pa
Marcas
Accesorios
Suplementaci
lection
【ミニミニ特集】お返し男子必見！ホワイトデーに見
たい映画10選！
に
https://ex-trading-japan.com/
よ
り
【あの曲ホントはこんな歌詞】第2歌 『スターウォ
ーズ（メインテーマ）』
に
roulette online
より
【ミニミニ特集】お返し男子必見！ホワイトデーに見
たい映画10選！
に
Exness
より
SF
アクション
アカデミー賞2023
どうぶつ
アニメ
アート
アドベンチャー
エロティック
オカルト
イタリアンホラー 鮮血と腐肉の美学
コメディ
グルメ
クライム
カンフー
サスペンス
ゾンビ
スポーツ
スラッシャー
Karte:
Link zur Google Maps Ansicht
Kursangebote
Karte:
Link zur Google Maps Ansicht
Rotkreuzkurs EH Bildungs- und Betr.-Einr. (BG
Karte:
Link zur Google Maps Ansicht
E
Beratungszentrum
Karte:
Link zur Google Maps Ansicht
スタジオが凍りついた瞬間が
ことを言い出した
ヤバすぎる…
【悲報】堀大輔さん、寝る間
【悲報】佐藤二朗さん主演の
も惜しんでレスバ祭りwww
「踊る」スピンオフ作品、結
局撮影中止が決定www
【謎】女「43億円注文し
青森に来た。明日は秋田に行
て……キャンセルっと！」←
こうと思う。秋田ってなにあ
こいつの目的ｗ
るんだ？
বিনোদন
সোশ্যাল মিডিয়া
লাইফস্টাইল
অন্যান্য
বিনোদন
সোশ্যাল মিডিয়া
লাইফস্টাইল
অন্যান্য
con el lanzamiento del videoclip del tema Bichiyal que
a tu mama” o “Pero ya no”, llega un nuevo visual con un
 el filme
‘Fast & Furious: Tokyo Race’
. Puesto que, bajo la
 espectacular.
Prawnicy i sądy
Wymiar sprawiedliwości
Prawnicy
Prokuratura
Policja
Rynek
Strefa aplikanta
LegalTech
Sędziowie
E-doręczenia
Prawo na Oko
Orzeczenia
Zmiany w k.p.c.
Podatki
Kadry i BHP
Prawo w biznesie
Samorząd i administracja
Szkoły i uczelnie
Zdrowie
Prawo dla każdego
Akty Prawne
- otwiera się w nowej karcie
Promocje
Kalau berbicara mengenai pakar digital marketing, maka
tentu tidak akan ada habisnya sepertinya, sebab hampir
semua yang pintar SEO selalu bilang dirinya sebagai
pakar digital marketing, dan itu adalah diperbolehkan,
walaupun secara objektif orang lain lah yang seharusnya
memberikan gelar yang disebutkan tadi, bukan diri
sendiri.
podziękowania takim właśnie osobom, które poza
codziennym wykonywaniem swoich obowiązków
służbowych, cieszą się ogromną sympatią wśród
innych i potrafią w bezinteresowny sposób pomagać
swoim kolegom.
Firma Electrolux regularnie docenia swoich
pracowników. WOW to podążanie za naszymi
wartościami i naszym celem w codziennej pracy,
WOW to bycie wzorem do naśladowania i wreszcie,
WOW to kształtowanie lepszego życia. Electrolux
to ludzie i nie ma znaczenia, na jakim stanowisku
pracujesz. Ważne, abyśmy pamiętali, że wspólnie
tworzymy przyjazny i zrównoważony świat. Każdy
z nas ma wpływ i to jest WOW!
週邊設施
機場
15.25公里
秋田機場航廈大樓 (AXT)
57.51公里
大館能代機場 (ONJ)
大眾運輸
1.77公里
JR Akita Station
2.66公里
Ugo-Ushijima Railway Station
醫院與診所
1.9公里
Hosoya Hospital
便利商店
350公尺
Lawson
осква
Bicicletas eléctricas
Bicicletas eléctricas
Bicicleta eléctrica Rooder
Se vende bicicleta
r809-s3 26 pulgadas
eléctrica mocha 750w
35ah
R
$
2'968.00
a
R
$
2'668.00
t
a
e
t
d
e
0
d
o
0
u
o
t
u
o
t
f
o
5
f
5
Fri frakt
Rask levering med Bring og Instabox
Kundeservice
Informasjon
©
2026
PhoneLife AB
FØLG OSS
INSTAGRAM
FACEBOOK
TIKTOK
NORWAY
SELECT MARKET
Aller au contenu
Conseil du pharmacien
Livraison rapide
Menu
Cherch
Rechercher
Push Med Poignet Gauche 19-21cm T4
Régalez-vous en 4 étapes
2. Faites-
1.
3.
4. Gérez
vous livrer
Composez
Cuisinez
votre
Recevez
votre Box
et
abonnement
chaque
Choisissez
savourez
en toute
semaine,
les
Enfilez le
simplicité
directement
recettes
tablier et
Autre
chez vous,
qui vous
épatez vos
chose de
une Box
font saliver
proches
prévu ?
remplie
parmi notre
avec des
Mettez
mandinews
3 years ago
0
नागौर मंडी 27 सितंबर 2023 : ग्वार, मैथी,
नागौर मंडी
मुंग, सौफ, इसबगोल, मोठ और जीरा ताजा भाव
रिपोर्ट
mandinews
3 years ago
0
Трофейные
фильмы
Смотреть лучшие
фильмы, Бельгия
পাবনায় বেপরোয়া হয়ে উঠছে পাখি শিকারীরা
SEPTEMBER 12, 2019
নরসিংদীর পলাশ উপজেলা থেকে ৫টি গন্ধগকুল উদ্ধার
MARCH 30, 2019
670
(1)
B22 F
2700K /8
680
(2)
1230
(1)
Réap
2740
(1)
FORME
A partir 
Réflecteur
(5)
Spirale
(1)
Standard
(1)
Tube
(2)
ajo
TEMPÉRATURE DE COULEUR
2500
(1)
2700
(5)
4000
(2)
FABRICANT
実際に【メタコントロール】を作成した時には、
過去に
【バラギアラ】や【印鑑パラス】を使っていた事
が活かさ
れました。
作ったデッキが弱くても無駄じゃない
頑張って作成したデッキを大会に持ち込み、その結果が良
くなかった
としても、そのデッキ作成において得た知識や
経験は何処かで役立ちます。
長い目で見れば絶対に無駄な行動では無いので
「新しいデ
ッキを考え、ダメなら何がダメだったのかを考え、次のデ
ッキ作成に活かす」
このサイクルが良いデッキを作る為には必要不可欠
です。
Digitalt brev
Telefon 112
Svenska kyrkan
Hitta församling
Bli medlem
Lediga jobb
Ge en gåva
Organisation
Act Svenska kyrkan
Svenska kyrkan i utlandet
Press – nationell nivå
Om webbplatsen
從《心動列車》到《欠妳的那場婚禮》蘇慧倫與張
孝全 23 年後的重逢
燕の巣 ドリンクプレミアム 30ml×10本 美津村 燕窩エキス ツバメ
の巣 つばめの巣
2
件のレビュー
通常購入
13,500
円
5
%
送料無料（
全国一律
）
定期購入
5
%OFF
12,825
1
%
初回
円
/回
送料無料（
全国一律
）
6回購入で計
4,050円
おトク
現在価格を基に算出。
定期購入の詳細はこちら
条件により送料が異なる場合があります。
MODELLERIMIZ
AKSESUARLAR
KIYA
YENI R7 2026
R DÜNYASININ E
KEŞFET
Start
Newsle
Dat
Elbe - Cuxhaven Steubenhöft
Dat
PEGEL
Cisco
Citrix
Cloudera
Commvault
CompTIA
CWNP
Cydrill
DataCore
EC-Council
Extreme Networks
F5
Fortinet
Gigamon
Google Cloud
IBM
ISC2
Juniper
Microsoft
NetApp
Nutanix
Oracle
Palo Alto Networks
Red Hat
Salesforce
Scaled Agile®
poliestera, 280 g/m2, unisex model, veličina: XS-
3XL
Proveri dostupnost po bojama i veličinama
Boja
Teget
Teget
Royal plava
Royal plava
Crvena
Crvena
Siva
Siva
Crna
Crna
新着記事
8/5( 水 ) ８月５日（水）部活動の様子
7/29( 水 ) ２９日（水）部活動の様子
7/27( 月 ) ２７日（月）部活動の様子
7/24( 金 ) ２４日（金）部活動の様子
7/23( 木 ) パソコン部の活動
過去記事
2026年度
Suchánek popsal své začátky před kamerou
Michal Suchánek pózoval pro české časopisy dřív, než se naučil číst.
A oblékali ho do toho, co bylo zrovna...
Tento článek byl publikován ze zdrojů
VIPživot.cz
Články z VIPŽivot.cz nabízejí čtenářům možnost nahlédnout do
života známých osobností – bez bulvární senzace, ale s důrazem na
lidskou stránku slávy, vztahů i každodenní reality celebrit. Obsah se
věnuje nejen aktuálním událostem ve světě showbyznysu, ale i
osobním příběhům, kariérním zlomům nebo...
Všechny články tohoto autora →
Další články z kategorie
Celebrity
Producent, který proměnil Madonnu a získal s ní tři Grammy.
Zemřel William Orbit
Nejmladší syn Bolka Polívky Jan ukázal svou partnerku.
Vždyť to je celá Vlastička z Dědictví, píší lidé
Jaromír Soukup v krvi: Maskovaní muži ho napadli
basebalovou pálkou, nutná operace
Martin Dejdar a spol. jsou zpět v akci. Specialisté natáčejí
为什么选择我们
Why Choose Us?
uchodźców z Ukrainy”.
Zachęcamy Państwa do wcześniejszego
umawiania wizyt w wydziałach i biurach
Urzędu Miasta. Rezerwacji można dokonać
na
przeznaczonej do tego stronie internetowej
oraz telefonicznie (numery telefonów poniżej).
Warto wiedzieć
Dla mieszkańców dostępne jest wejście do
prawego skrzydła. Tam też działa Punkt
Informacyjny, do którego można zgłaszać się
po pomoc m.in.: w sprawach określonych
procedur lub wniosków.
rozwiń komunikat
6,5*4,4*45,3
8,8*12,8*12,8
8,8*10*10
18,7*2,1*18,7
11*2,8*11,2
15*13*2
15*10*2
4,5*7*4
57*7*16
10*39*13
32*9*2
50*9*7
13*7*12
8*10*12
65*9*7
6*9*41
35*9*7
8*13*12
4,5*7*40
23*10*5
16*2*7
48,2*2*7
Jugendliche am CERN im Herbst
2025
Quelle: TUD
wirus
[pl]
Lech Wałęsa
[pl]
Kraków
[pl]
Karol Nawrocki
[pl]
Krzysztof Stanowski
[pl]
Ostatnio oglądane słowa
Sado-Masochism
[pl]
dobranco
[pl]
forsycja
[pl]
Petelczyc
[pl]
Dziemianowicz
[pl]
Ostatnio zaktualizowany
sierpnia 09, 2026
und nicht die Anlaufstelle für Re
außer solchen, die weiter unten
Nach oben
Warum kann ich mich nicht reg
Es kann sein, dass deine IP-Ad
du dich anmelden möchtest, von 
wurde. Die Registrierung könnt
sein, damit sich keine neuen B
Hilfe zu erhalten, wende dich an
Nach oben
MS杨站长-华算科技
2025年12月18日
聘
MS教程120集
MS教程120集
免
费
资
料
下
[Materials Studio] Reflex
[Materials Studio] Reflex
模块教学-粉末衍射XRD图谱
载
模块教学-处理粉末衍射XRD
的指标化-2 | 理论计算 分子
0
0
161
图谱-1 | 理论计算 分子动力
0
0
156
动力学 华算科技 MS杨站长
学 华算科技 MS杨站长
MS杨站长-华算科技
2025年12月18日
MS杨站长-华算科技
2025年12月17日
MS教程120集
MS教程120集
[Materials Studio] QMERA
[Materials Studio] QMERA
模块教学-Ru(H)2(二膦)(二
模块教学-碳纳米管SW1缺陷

*****

• Exercise details
In the entries above, how many lines contain the word "swoich"? Answer with the number only.

• Finished task
2